Action item
Below are some records. Print exactly the lines between the one holding "INVESTIGACION · INTERES PUBLICO" and the one holding "en trogen kun", inclusive, and nothing else.

Supplied entries
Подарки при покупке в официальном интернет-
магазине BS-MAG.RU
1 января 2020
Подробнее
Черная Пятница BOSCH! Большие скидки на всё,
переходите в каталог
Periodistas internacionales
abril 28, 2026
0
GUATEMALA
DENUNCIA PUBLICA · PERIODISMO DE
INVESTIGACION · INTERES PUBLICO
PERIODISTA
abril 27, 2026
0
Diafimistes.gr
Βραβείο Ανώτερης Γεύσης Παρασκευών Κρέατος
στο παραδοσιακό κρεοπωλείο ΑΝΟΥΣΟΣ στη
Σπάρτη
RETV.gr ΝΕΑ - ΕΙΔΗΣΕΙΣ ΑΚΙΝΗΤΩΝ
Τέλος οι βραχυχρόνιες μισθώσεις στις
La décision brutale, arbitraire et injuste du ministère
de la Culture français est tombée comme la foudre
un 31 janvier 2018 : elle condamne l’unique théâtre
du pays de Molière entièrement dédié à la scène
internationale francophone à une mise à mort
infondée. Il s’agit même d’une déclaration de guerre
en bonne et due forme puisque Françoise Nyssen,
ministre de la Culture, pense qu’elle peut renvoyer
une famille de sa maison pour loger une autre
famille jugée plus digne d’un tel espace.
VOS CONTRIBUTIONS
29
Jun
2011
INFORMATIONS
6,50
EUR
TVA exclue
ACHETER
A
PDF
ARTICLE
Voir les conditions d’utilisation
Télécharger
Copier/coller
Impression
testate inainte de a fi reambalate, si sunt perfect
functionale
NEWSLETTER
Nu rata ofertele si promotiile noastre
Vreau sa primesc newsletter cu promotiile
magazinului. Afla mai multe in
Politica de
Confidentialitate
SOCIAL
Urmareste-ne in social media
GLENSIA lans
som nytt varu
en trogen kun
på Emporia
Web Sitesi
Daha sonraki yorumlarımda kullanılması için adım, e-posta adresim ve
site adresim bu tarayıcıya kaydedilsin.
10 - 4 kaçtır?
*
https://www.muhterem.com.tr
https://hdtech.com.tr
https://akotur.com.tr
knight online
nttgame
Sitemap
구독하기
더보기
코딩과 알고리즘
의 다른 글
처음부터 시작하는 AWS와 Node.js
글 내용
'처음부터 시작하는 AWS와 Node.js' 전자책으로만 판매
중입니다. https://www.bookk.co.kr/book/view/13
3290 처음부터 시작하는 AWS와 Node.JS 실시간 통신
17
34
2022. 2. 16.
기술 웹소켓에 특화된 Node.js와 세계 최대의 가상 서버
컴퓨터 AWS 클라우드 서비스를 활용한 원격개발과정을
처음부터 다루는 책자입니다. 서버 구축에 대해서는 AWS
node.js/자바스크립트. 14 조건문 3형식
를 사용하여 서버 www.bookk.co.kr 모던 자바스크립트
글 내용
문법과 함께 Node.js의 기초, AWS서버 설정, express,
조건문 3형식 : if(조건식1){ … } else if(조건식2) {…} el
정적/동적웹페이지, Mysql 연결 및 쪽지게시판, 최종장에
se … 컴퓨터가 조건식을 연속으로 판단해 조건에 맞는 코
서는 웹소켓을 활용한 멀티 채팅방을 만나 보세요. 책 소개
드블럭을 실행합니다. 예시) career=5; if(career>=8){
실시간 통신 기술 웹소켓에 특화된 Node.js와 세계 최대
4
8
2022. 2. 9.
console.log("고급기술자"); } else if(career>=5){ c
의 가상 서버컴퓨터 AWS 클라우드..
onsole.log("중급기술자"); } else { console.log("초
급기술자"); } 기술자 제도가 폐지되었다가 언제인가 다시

Exercise response
INVESTIGACION · INTERES PUBLICO
PERIODISTA
abril 27, 2026
0
Diafimistes.gr
Βραβείο Ανώτερης Γεύσης Παρασκευών Κρέατος
στο παραδοσιακό κρεοπωλείο ΑΝΟΥΣΟΣ στη
Σπάρτη
RETV.gr ΝΕΑ - ΕΙΔΗΣΕΙΣ ΑΚΙΝΗΤΩΝ
Τέλος οι βραχυχρόνιες μισθώσεις στις
La décision brutale, arbitraire et injuste du ministère
de la Culture français est tombée comme la foudre
un 31 janvier 2018 : elle condamne l’unique théâtre
du pays de Molière entièrement dédié à la scène
internationale francophone à une mise à mort
infondée. Il s’agit même d’une déclaration de guerre
en bonne et due forme puisque Françoise Nyssen,
ministre de la Culture, pense qu’elle peut renvoyer
une famille de sa maison pour loger une autre
famille jugée plus digne d’un tel espace.
VOS CONTRIBUTIONS
29
Jun
2011
INFORMATIONS
6,50
EUR
TVA exclue
ACHETER
A
PDF
ARTICLE
Voir les conditions d’utilisation
Télécharger
Copier/coller
Impression
testate inainte de a fi reambalate, si sunt perfect
functionale
NEWSLETTER
Nu rata ofertele si promotiile noastre
Vreau sa primesc newsletter cu promotiile
magazinului. Afla mai multe in
Politica de
Confidentialitate
SOCIAL
Urmareste-ne in social media
GLENSIA lans
som nytt varu
en trogen kun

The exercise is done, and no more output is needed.